Addominoplastica
L’addominoplastica è un intervento chirurgico praticato allo scopo di migliorare la regione addominale in pazienti che presentano flaccidità della cute, frequentemente associata ad eccesso di tessuto adiposo e perdita di tono della muscolatura.
Queste alterazioni, con vari gradi di gravità, si manifestano generalmente in donne che abbiano avuto una o più gravidanze, oppure in persone sovrappeso od obese che abbiano avuto una riduzione del peso corporeo.
L’addominoplastica ha una durata di circa tre ore e necessita della anestesia generale.
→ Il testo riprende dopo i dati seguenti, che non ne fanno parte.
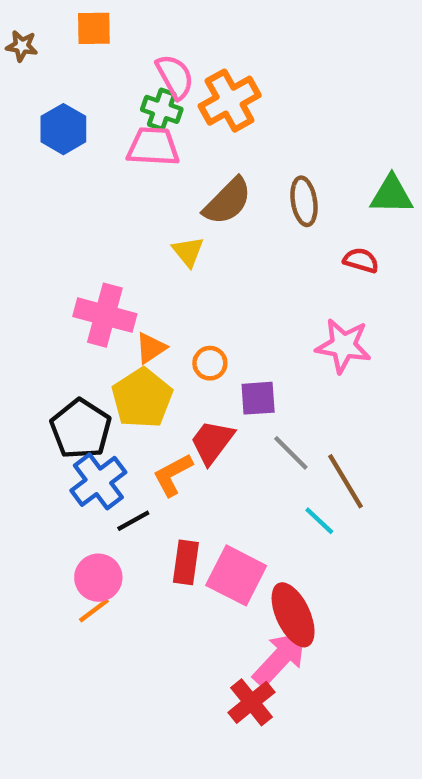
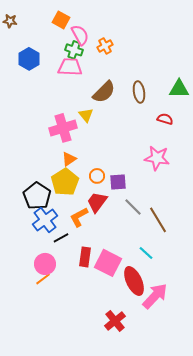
orange square: (94, 28) -> (61, 20), moved, turned 30
orange cross: (230, 101) -> (105, 46), size x0.6
pink cross: (105, 315) -> (63, 128), moved, turned -32
orange circle: (210, 363) -> (97, 176), moved
cyan line: (319, 521) -> (146, 253), moved
pink arrow: (280, 659) -> (155, 296), moved

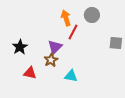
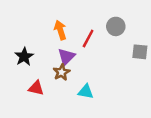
gray circle: (92, 15) -> (116, 26), moved
orange arrow: (66, 18) -> (60, 30), moved

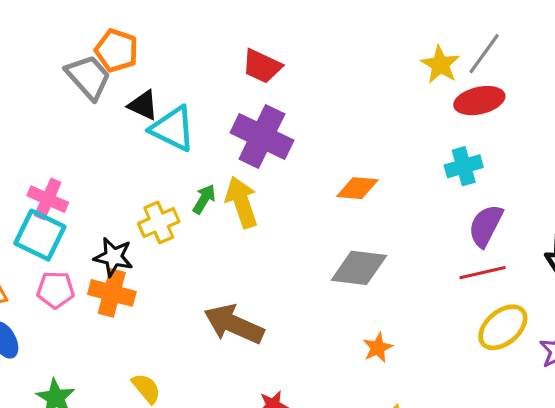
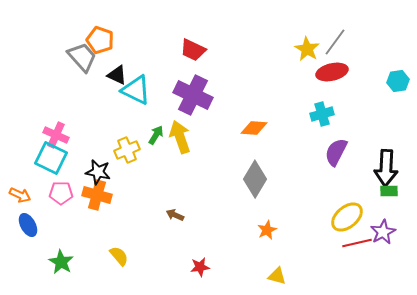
gray diamond: (359, 268) -> (255, 179), turned -66
red line: (482, 273) -> (357, 243), moved
brown arrow: (234, 324) -> (175, 215), size x0.5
Effettuiamo l’incisione nella parte bassa dell’addome, a circa sette centimetri dal fornice vaginale, in modo che la cicatrice risulti copribile con una mutandina.
Ricostituiamo la parete addominale grazie a dei punti interni, disegniamo ed isoliamo l’ombelico riposizioniandolo nella sede opportuna con dei punti interni in modo che non abbia un aspetto chirurgico, mentre l’eccesso di pelle viene eliminato con una tecnica “high tension” che ci permette di scaricare la tensione nella parte alta dell’addome in modo tale che si possa evitare la cicatrice verticale ombelico-pubica anche nei casi più difficili.
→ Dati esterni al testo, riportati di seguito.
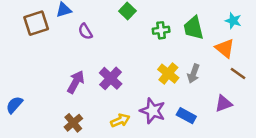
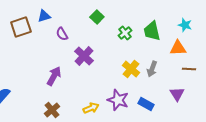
green cross: (161, 30) -> (125, 33), turned -32
orange triangle: (225, 48) -> (178, 48), turned -42
brown line: (238, 74) -> (189, 69), turned -32
purple cross: (111, 78) -> (84, 56), moved
purple triangle: (224, 104) -> (177, 94), turned -42

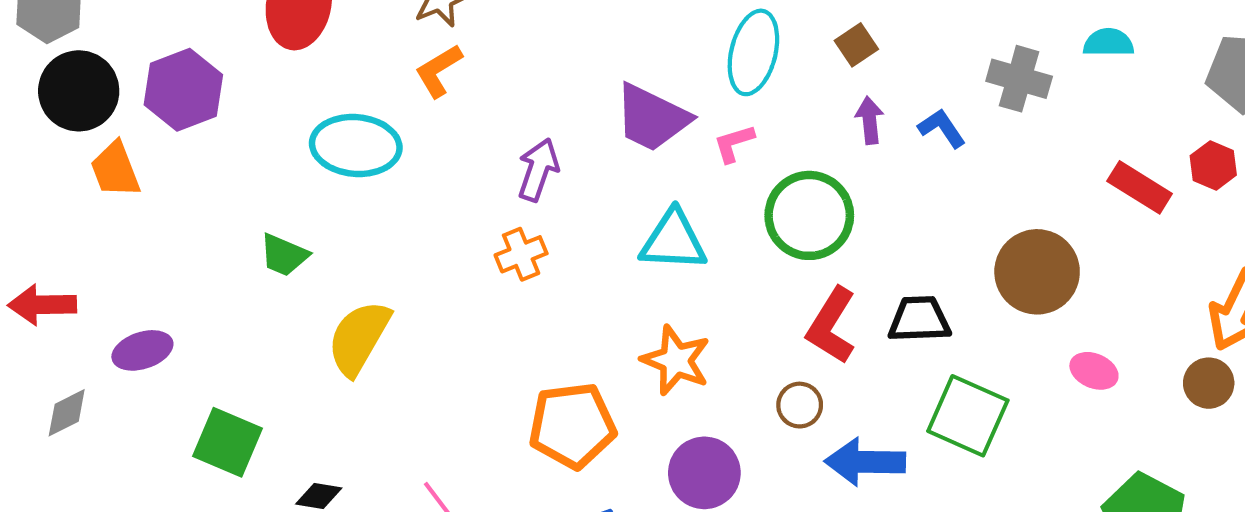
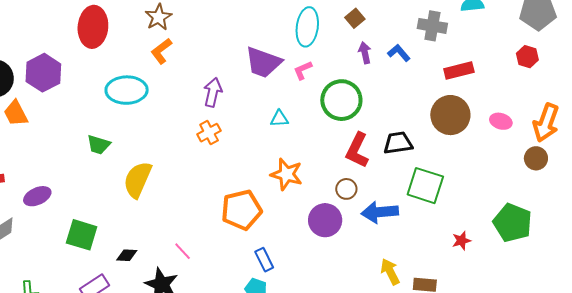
red rectangle: (1140, 187) -> (459, 70), moved, turned -40
cyan triangle: (673, 241) -> (279, 119), size x0.6
pink ellipse: (1094, 371) -> (501, 121), moved
purple circle: (704, 473) -> (325, 220), moved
Al termine dell’intervento vengono lasciati due drenaggi che verranno rimossi generalmente dopo 48 ore. L’intervento richiede, generalmente, due giorni di degenza, ma in casi selezionati può essere effettuato in regime di day surgery.
Sono necessarie almeno due settimane di riposo, anche per chi svolge attività fisica moderata. La ripresa delle attività sportive deve avvenire con gradualità dopo circa un mese.
La miniaddominoplastica è un intervento simile al precedente, ma di minore entità dal punto di vista chirurgico, permettendo un recupero funzionale più veloce.
L’indicazione elettiva è per pazienti con un modesto rilassamento cutaneo e rilasciamento della muscolatura limitati alla sola regione sottoombelicale. La cicatrice risultante è simile a quella dell’addominoplastica, ma più corta. Inoltre non vi è alcuna cicatrice ombelicale. L’intervento può essere effettuato in day surgery.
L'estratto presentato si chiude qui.